This 72 year old artist often feels the horizon pulling closer, the once-distant line now brushing against the edges of his days. No longer in a hurry or feeling pressed to create, the creative juices flow, but not like a raging river . . . rather as a broad expanse in no hurry to get anywhere.
Especially since moving to Mexico, I see how my art has transformed and now, it is as if I have climbed a high mountain and can look back to vast territories my journey has taken me through. Fortunately I have kept records. Slides from before the digital age have been in boxes. A life’s worth of images—photos of four decades of work, sketches on scraps of paper, grainy shots of exhibitions long past. Each a fragment of a story, a frame in the reel of becoming.

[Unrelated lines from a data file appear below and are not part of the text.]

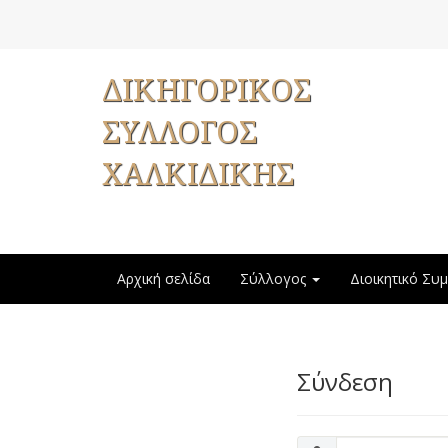
ΔΙΚΗΓΟΡΙΚΟΣ
ΣΥΛΛΟΓΟΣ
ΧΑΛΚΙΔΙΚΗΣ
Αρχική σελίδα
Σύλλογος
Διοικητικό Συ
Σύνδεση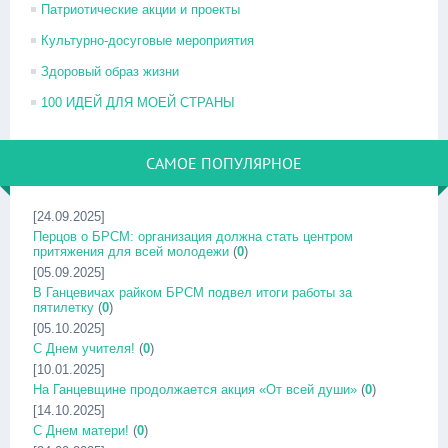
Патриотические акции и проекты
Культурно-досуговые мероприятия
Здоровый образ жизни
100 ИДЕЙ ДЛЯ МОЕЙ СТРАНЫ
САМОЕ ПОПУЛЯРНОЕ
[24.09.2025]
Перцов о БРСМ: организация должна стать центром
притяжения для всей молодежи
(
0
)
[05.09.2025]
В Ганцевичах райком БРСМ подвел итоги работы за
пятилетку
(
0
)
[05.10.2025]
С Днем учителя!
(
0
)
[10.01.2025]
На Ганцевщине продолжается акция «От всей души»
(
0
)
[14.10.2025]
С Днем матери!
(
0
)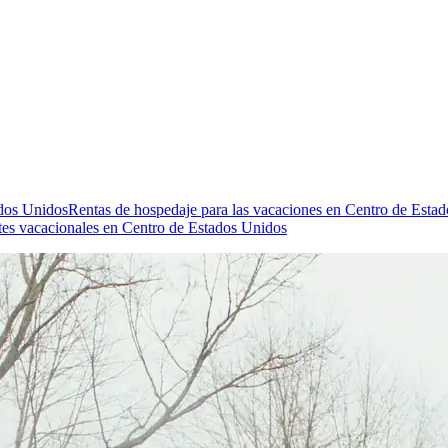
ados Unidos
Rentas de hospedaje para las vacaciones en Centro de Esta
es vacacionales en Centro de Estados Unidos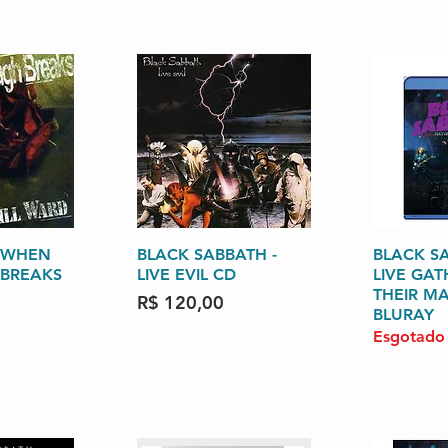
- WHEN
o rápida
BLACK SABBATH -
Visualização rápida
BLACK SA
Visuali
 BREAKS
LIVE EVIL CD
LIVE GAT
THEIR M
Preço
R$ 120,00
BLURAY
Esgotado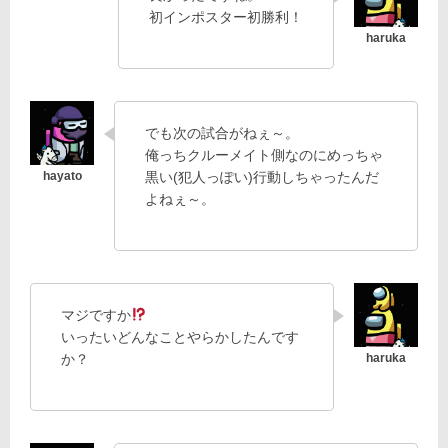
初インポスター初勝利！
でも次の試合がねぇ～。
俺っちクルーメイト側なのにめっちゃ
黒い(犯人っぽい)行動しちゃったんだ
よねぇ～。
マジですか
いったいどんなことやらかしたんです
か？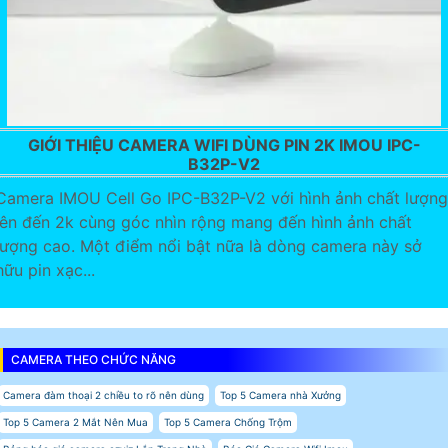
GIỚI THIỆU CAMERA WIFI DÙNG PIN 2K IMOU IPC-
B32P-V2
Camera IMOU Cell Go IPC-B32P-V2 với hình ảnh chất lượng
lên đến 2k cùng góc nhìn rộng mang đến hình ảnh chất
lượng cao. Một điểm nổi bật nữa là dòng camera này sở
hữu pin xạc...
CAMERA THEO CHỨC NĂNG
Camera đàm thoại 2 chiều to rõ nên dùng
Top 5 Camera nhà Xưởng
Top 5 Camera 2 Mắt Nên Mua
Top 5 Camera Chống Trộm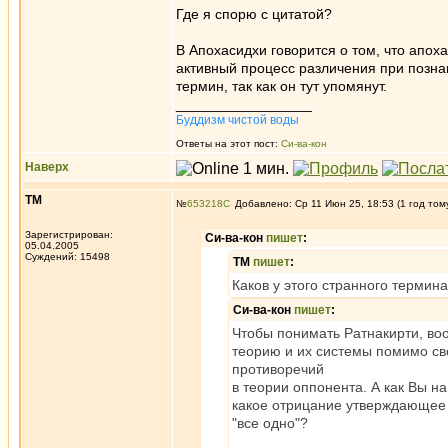
Где я спорю с цитатой?
В Апохасидхи говорится о том, что апох
активный процесс различения при познан
термин, так как он тут упомянут.
_________________
Буддизм чистой воды
Ответы на этот пост:
Си-ва-кон
Наверх
ТМ
№
653218
Добавлено: Ср 11 Июн 25, 18:53 (1 год том
Зарегистрирован:
Си-ва-кон
пишет
:
05.04.2005
Суждений: 15498
ТМ
пишет
:
Каков у этого странного термин
Си-ва-кон
пишет
:
Чтобы понимать Ратнакирти, во
теорию и их системы помимо сво
противоречий
в теории оппонента. А как Вы на
какое отрицание утверждающее (p
"все одно"?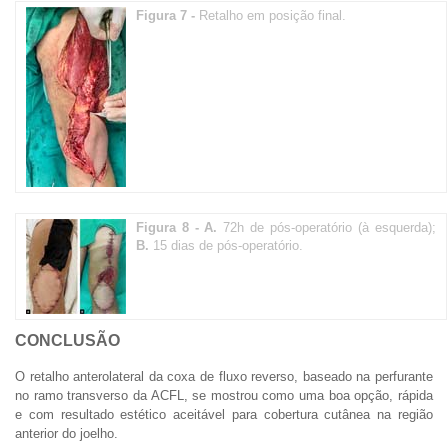
Figura 7 -
Retalho em posição final.
Figura 8 -
A.
72h de pós-operatório (à esquerda);
B.
15 dias de pós-operatório.
CONCLUSÃO
O retalho anterolateral da coxa de fluxo reverso, baseado na perfurante
no ramo transverso da ACFL, se mostrou como uma boa opção, rápida
e com resultado estético aceitável para cobertura cutânea na região
anterior do joelho.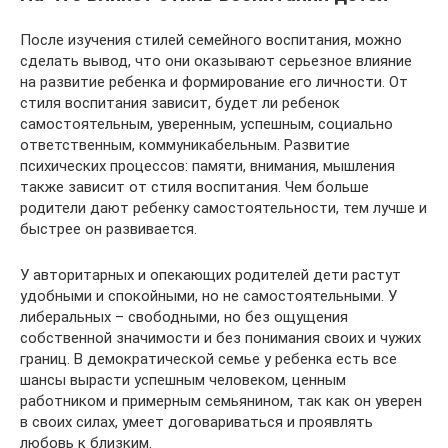
После изучения стилей семейного воспитания, можно
сделать вывод, что они оказывают серьезное влияние
на развитие ребенка и формирование его личности. От
стиля воспитания зависит, будет ли ребенок
самостоятельным, уверенным, успешным, социально
ответственным, коммуникабельным. Развитие
психических процессов: памяти, внимания, мышления
также зависит от стиля воспитания. Чем больше
родители дают ребенку самостоятельности, тем лучше и
быстрее он развивается.
У авторитарных и опекающих родителей дети растут
удобными и спокойными, но не самостоятельными. У
либеральных – свободными, но без ощущения
собственной значимости и без понимания своих и чужих
границ. В демократической семье у ребенка есть все
шансы вырасти успешным человеком, ценным
работником и примерным семьянином, так как он уверен
в своих силах, умеет договариваться и проявлять
любовь к близким.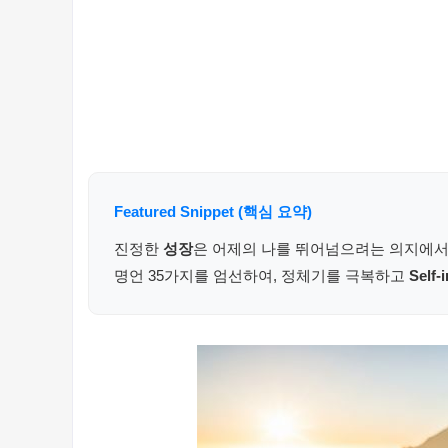
Featured Snippet (핵심 요약)
진정한
성장
은 어제의 나를 뛰어넘으려는 의지에서
명언 35가지를 엄선하여, 정체기를 극복하고
Self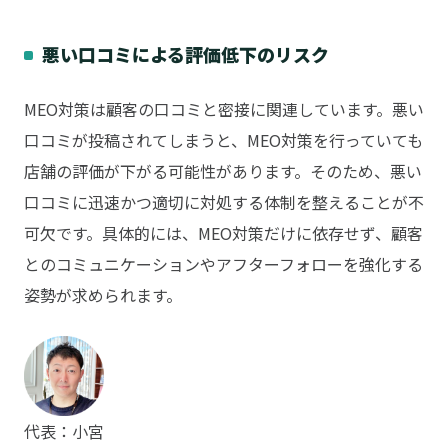
悪い口コミによる評価低下のリスク
MEO対策は顧客の口コミと密接に関連しています。悪い
口コミが投稿されてしまうと、MEO対策を行っていても
店舗の評価が下がる可能性があります。そのため、悪い
口コミに迅速かつ適切に対処する体制を整えることが不
可欠です。具体的には、MEO対策だけに依存せず、顧客
とのコミュニケーションやアフターフォローを強化する
姿勢が求められます。
代表：小宮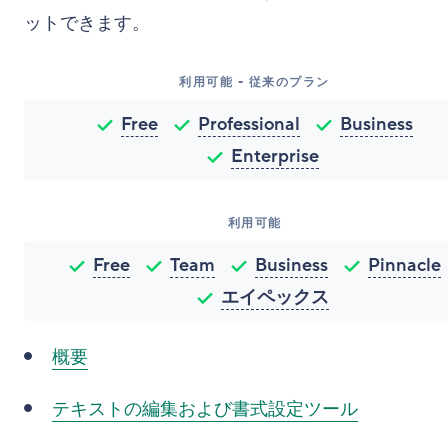
ットできます。
利用可能 - 従来のプラン
Free
Professional
Business
Enterprise
利用可能
Free
Team
Business
Pinnacle
エイペックス
概要
テキストの編集および書式設定ツール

Recently I have been re-making the website that bears my name. My art collectors might be bewildered at the stark shift in my subject matter since moving to Mexico. For public pleasure, I have made a movie, piecing together and crafting a film that spans four decades of artmaking.

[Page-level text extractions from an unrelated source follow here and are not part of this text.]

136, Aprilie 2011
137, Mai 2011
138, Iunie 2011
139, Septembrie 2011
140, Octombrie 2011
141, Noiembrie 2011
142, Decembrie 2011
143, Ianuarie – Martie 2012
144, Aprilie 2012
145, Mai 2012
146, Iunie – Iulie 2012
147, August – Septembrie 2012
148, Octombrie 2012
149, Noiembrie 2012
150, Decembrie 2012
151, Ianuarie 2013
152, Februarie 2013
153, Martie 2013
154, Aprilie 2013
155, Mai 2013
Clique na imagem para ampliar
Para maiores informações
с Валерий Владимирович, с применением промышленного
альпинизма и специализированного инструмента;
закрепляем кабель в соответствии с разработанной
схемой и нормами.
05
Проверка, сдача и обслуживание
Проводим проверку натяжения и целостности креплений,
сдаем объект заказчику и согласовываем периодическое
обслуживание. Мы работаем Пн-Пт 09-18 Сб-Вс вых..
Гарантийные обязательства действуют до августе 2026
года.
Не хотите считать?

It is strange, this act of looking back. I had to explore many territories before stopping to look back. The artist once lived only for the present canvas, the immediate stroke, the urgency of now. But in this reflection, he finds a quiet pride—life not measured in mere years but in creations—in every brushstroke, every finished piece, every fragment of beauty left for the world.
As the final credits roll, the work will carry forward, long after I am gone. I have given all I could, and perhaps that is an artist’s greatest triumph: to leave behind a world more beautiful than he found it.